Em nível ideológico, seu poder de influência sobre o povo era grande. Por um lado, porque ali se ofereciam os sacrifícios, através dos quais os sacerdotes realizavam a mediação entre Deus e o povo.
O poder de influência do templo sobre o povo era grande por causa da sua força de controle sobre a vida das pessoas. É que os sacerdotes determinavam os graus de pureza ou impureza de maior ou menor proximidade de Deus. Assim, justificavam toda a estratificação social a partir da religião do templo.
Se o templo era o núcleo central do Judaísmo, convém lembrar que, por extensão, a cidade de Jerusalém era o centro político e espiritual do povo judeu. No tempo de Jesus, tinha em torno de 50 mil habitantes. Mais de um terço deles dependia das atividades normais do templo e das obras de ampliação.
Nas grandes festas de peregrinação, a população de Jerusalém chegava a triplicar. Eram nessas ocasiões que o procurador romano na Judeia e na Samaria deixava sua residência em Cesareia marítima, para comandar diretamente o controle de qualquer tumulto ou revolta em Jerusalém. Os romanos sabiam que a expectativa popular da vinda de um Messias era muito grande, especialmente por ocasião das festas.
Dai por que era importante reforçar as legiões de soldados na capital.

Atualizando a mensagem

     Este é o episódio conhecido como a purificação do templo. Representa, porém, um giro decisivo no relato da vida de Jesus. Em Jerusalém, Jesus entra pela primeira vez. É a cidade em que está predestinado a sofrer e morrer.
Como todo judeu piedoso, Jesus também tinha um sentimento de apreço pelo templo. Terá se dirigido para lá algumas vezes, por ocasião das festas de peregrinação. Os Evangelhos Sinóticos narram a subida ao templo já em sua derradeira Páscoa. No Evangelho de João, há referências a quatro subidas de Jesus ao templo.
Diante de tudo o que significava o templo na vida do povo, Jesus toma uma posição. Não fica neutro. E foi sua postura profética diante desse centro religioso, político e econômico a principal razão por que o Sinédrio decidiu sua morte.
Jesus percebeu que o templo havia sido transformado em idolatria. A maioria das elites já não praticava o culto  verdadeiro ao Deus da vida. Mas o que ditava todo o funcionamento do templo eram seus interesses econômicos. O culto do templo girava em torno do comércio.

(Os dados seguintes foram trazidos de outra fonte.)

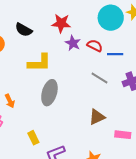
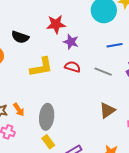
red semicircle: (95, 46) -> (73, 67), moved
gray ellipse: (49, 93) -> (47, 117), moved

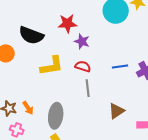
black semicircle: (20, 37) -> (31, 35), size x1.4
blue line: (115, 45) -> (120, 67), moved
gray line: (103, 72) -> (88, 88), moved, turned 60

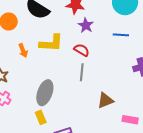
blue line: (120, 67) -> (121, 35), moved
orange arrow: (28, 108) -> (23, 51), moved

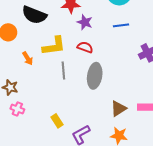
gray line: (82, 72) -> (63, 70), moved
gray ellipse: (45, 93) -> (95, 76), moved
brown triangle: (105, 100) -> (118, 109), moved

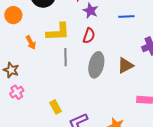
red semicircle: (85, 47) -> (89, 36), turned 84
pink cross: (17, 109) -> (17, 92), turned 32
brown triangle: (118, 109) -> (125, 65), moved

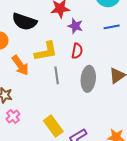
orange arrow: (31, 42) -> (20, 65), size x1.5
yellow rectangle: (55, 107) -> (53, 126), size x1.5

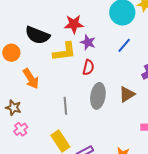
blue line: (112, 27) -> (124, 45), turned -42
yellow L-shape: (46, 51) -> (64, 52), moved
gray line: (57, 75) -> (65, 106), moved

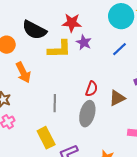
red semicircle: (88, 67) -> (92, 89), moved
gray ellipse: (98, 96) -> (87, 114), moved

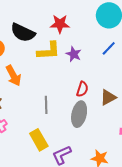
purple star: (84, 42) -> (74, 54), moved

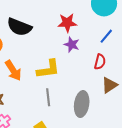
red star: (60, 24) -> (67, 23), moved
yellow L-shape: (49, 51) -> (48, 69), moved
red semicircle: (82, 89) -> (100, 62), moved

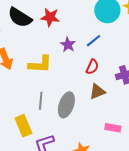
red star: (67, 23) -> (50, 17), moved
blue line: (106, 36) -> (94, 41), moved
gray line: (48, 97) -> (41, 101), moved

Já não estava mais, em primeiro lugar, para o culto a Deus, mas para o ídolo dinheiro. O dinheiro e Deus são incompatíveis! Um cria egoísmo, acúmulo e morte. O outro é a fonte do amor, da partilha e da vida.
Jesus denuncia a pior das formas de idolatria que é colocar o Deus da vida a serviço da opressão econômica e política. Por isso denuncia o templo como instituição que não produz frutos de vida para seu povo.
Desmascara esse sistema idolátrico, propondo eliminar a idolatria do templo. Só então seria possível o verdadeiro culto a Deus no santuário.
O incidente pode ter sido em torno de um ano antes de sua prisão. Foi essa atitude que pode tê-lo tornado mais conhecido e provocado preocupações nas autoridades.
Teria sido um ato planejado pelo movimento de Jesus, algo organizado antes. Pois seria impossível tomar tal atitude num templo com tamanha segurança.
Sua ação se desenvolve em quatro partes:
> Começou a expulsar os que compravam e vendiam.
> Derrubou as mesas dos cambistas e as cadeiras dos que vendiam pombas.
> Espalhou o dinheiro (moedas tírias) dos cambistas e não deixou que carregassem através do templo.
> Ensinou-lhes.
O fato de ninguém prender Jesus naquele momento é sinal de que havia mais gente envolvida.
Pode ter sido depois do episódio do templo, que Jesus teria vivido na clandestinidade, pois era perigoso andar em público. As autoridades estavam decididas eliminá-lo fisicamente.
A ação no templo é descrita pelos quatro evangelistas (pelos sinóticos, no contexto da Paixão; por João, no início da atuação de Jesus), o que atesta a importância deste episódio para a comunidade primitiva. De igual importância é o dito sobre a destruição do santuário, que João apresenta em conexão com a ação no templo e os demais evangelistas em outros contextos.
Como diz o velho ditado: "a primeira impressão é a que fica!". Jesus não gostou do que viu, não concordou e tomou uma atitude que desagradou e incomodou no passado  e que incomoda bastante hoje em dia também. Pois o que Jesus viu não era raro de se acontecer, dia após dia, a mesma cena acontecia na frente de todo o povo. Era preciso fazer algo. Jesus o fez! E assumiu todas as consequências do ato.
"O zelo da tua casa me devorará!". Assim sentiu e falou o profeta no Primeiro Testamento. Assim agiu Jesus no Segundo Testamento.
A limpeza, a faxina que Jesus promoveu é para restaurar o significado de casa de Deus. A casa de Deus é para ser entendida como lugar do anúncio da Palavra, e não para fazer dela uma mercadoria, um comércio.
Ao falar da destruição do templo, ele fala da destruição de tudo que aprisiona o povo, de tudo que afasta o povo de Deus, de tudo que extermina o povo.
O corpo ressuscitado de Jesus é o novo templo. Não é um local que nos define, mas uma Pessoa.
A celebração deve estar ligada à vida cotidiana. Pois para Jesus, o sagrado, o religioso, a celebração deveria ser a extensão da própria vida.
A iniciativa de Jesus é a ação de alguém que se une a seu povo em solidariedade, e e esta iniciativa percorre todo o seu projeto de vida, levando-o até as últimas consequências: a morte na cruz!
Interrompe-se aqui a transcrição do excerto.